You can argue that the effect of the solid is to "seed" formation of the condensed phase, as a set of interactions that lower the chemical potential below that of the gas, leading to "condensation" (well, adsorption). This is all very approximate as the details matter of how (as in, through what interactions) the adsorbent interacts with the gas molecule.
In addition, the magnitude of the critical temperature may be considered as a proxy for the strength of intermolecular interactions. For instance, if you assume the gas follows the van der Waals equation of state, then the critical temperature $$T_\mathrm{c} = \frac{8a}{27bR}$$ where $a$ is a measure of the strength of attractive interactions. You can find other ad hoc justifications for associating higher $T_\mathrm{c}$ with stronger strength of adsorption. For instance, larger, more polarizable molecules will tend to have higher boiling points and critical points. Such molecules will also adsorb more strongly. However the argument that the rate of adsorption increases should be considered carefully, since steric effects may be associated with larger molecules.

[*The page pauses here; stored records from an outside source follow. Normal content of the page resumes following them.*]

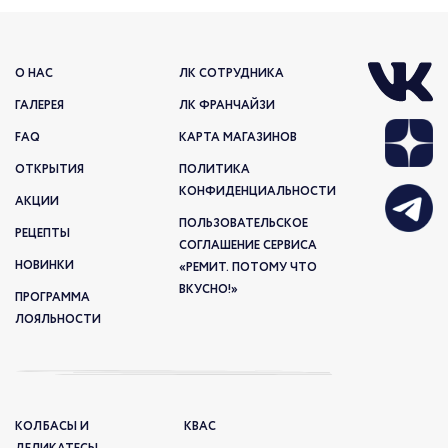
О НАС
ЛК СОТРУДНИКА
ГАЛЕРЕЯ
ЛК ФРАНЧАЙЗИ
FAQ
КАРТА МАГАЗИНОВ
ОТКРЫТИЯ
ПОЛИТИКА
КОНФИДЕНЦИАЛЬНОСТИ
АКЦИИ
ПОЛЬЗОВАТЕЛЬСКОЕ
РЕЦЕПТЫ
СОГЛАШЕНИЕ СЕРВИСА
НОВИНКИ
«РЕМИТ. ПОТОМУ ЧТО
ВКУСНО!»
ПРОГРАММА
ЛОЯЛЬНОСТИ
КОЛБАСЫ И
КВАС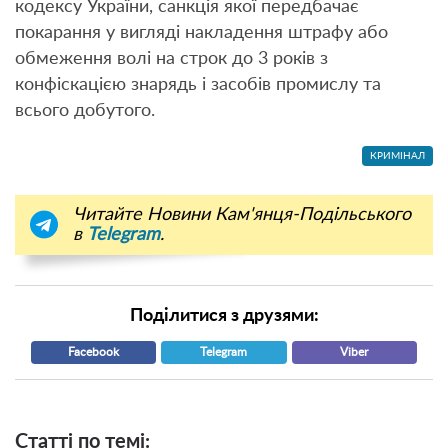
кодексу України, санкція якої передбачає
покарання у вигляді накладення штрафу або
обмеження волі на строк до 3 років з
конфіскацією знарядь і засобів промислу та
всього добутого.
КРИМІНАЛ
Читайте Новини Кам'янця-Подільського
в
Telegram
.
Поділитися з друзями:
Facebook
Telegram
Viber
Статті по темі: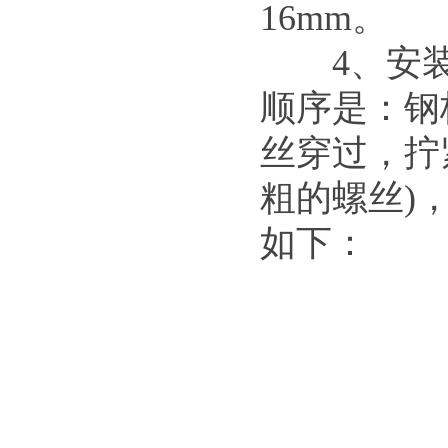
16mm。
4、安装
顺序是：钢
丝穿过，拧
粗的螺丝)
如下：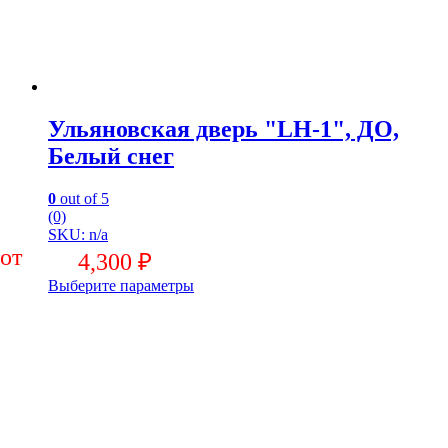
Ульяновская дверь "LH-1", ДО,
Белый снег
0
out of 5
(0)
SKU: n/a
4,300
₽
Выберите параметры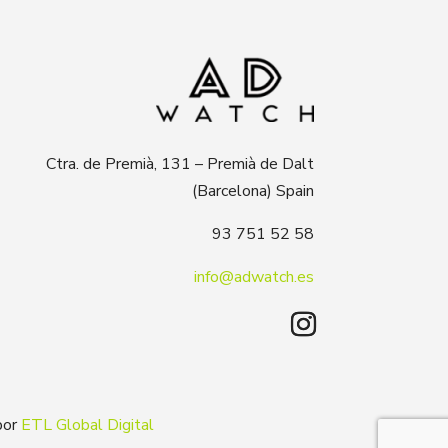
Ctra. de Premià, 131 – Premià de Dalt
(Barcelona) Spain
93 751 52 58
info@adwatch.es
por
ETL Global Digital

Regarding the point that "we want gases to be adsorbed", well, the point is that you want to predict behavior. The book merely arms you with guidelines that allow you to make predictions. So that, for instance, if you have a number of compounds in a gaseous mixture, you can estimate which adsorb more. Or perhaps you can use that ability to select new substances with desirable properties based on the adsorption behavior of other compounds.